Quando as Crianças Morrem Cedo: Deus é injusto?

 



FONTE: O ESTUDANTE ESPÍRITA

Falar sobre desencarne de crianças é sempre uma tarefa complicada e delicada, pois não dá pra comparar a dor de ver um ente querido, ainda na fase da infância, partir.

Entendo que a revolta que isso traz é muito comum, mas mesmo sendo uma coisa comum de ocorrer, devemos sempre combater este sentimento com todas as forças. O sofrimento é praticamente inevitável, mas entender as palavras do Evangelho é fundamental para não culparmos a Deus.

 

Não! Deus não é injusto com as famílias que veem seus pequenos partirem. Não! Deus também não é o culpado por isso. Prefiro deixar de lado esse julgamento de culpados versus inocentes para podermos entender o que verdadeiramente nos interessa. Para isso, sugiro que assista o vídeo abaixo:

E como diz O Evangelho Segundo o Espiritismo, no capítulo IV quando fala-se de Perda de Pessoas Amadas e Mortes Prematuras, podemos ver que logo no início a descrição de frases que as pessoas costumam falar frequentemente, quando estão de frente a um caso morte de crianças:

“Quando a morte vem ceifar em vossas famílias, levando sem consideração os jovens em lugar dos velhos, dizeis freqüentemente: “Deus não é justo, pois sacrifica o que está forte e com o futuro pela frente, para conservar os que já viveram longos anos, carregados de decepções (…)”

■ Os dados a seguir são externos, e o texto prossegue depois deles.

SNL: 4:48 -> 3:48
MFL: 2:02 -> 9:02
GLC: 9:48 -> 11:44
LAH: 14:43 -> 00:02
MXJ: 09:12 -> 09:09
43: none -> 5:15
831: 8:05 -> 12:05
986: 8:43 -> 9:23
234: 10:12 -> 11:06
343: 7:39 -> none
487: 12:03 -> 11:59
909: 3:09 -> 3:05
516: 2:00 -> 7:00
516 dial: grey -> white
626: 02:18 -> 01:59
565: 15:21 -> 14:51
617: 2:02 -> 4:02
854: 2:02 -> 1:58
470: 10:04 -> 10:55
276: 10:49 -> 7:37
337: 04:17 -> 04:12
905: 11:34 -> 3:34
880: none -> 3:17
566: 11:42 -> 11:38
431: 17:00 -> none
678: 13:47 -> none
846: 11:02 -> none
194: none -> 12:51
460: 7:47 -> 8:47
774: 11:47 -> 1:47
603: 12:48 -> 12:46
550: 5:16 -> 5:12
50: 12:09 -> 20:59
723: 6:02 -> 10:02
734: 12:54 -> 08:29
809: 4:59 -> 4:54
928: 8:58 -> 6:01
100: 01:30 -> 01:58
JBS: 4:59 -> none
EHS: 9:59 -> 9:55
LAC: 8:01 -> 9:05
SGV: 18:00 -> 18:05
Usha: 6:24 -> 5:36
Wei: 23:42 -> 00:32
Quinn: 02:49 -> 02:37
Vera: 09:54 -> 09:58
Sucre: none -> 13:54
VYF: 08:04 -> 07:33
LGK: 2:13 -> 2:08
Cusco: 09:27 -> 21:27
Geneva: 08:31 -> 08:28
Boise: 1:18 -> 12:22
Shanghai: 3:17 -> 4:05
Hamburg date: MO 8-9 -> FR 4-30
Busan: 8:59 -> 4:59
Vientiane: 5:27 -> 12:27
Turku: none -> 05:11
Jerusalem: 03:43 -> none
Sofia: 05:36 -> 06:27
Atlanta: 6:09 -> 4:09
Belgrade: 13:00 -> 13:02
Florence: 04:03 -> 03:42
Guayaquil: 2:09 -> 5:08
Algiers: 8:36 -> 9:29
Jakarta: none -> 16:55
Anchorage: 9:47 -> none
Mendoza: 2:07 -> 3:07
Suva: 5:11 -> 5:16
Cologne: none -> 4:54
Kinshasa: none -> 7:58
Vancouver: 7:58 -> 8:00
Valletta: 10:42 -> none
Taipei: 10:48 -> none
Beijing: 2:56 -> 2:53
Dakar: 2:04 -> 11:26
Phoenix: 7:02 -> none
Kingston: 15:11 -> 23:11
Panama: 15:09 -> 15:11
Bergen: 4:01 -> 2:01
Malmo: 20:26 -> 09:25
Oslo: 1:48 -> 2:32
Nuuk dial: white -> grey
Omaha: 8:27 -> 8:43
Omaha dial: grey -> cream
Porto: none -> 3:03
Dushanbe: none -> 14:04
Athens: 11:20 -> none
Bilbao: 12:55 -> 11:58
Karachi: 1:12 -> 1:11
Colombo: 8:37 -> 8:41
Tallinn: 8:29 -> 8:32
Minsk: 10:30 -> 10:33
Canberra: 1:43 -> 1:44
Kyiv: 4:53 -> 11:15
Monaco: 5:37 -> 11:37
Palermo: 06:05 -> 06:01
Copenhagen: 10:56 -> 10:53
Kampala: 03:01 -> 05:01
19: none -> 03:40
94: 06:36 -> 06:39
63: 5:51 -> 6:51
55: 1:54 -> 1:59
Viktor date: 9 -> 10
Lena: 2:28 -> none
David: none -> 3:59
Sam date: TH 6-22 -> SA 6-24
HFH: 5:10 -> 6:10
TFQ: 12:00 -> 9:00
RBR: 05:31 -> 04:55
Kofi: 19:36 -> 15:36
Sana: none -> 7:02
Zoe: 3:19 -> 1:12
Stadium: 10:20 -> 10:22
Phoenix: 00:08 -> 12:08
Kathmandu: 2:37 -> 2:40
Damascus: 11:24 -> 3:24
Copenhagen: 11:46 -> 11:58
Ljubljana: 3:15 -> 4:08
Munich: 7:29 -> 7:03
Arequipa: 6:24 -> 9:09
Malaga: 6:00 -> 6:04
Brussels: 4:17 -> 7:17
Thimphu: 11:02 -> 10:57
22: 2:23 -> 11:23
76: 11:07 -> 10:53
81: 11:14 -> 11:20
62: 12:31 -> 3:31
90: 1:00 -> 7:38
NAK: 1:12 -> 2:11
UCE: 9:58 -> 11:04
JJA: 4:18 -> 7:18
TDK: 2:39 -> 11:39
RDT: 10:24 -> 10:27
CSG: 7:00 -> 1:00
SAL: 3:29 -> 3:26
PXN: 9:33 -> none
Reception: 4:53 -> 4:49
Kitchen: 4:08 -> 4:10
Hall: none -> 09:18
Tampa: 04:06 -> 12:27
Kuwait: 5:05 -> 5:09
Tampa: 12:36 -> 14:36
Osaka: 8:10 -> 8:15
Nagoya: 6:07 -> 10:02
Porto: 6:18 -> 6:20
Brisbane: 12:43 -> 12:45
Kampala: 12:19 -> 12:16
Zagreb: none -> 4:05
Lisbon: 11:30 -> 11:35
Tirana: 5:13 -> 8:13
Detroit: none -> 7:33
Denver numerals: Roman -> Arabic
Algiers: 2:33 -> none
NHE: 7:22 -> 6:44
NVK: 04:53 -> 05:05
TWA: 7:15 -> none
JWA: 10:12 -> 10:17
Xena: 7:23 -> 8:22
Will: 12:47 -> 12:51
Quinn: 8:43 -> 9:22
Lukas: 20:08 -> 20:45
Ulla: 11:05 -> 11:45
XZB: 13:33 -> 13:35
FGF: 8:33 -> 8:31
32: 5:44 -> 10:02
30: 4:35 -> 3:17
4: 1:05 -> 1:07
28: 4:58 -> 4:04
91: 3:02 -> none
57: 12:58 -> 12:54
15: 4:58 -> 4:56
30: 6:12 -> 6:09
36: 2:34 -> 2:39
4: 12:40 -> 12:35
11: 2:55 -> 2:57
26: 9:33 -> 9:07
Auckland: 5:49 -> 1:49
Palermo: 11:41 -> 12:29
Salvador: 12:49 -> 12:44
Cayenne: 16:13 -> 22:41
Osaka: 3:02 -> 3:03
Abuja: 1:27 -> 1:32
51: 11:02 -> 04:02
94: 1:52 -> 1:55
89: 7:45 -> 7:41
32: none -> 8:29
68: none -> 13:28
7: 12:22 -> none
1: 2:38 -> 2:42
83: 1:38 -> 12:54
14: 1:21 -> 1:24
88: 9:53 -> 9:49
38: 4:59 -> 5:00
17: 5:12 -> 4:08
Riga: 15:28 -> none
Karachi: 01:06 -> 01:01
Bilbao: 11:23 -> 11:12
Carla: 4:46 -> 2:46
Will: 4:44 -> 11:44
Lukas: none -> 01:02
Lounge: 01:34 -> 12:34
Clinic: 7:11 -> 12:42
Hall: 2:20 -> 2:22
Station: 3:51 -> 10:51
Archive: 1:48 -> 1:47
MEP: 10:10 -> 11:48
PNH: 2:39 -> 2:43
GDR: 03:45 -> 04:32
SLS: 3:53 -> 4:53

Diante dos dizeres acima, será que Deus é realmente injusto? Será que ele sacrifica crianças no lugar de pessoas mais velhas? Calma! Vamos continuar o desenrolar dessas falas:

“(Deus) leva os que são úteis e deixa os que não servem para nada mais; fere um coração de mãe, privando-o da inocente criatura que era toda a sua alegria”.

Obviamente, não somente o coração da mãe, mas o de toda a família sai machucado, porém o Espiritismo tenta nos ensinar a ver luz onde só queremos enxergar fatalidades:

“Criaturas humanas, são nisto que tendes necessidades de vos elevar, para compreender que o bem está muitas vezes onde pensais ver a cega fatalidade.”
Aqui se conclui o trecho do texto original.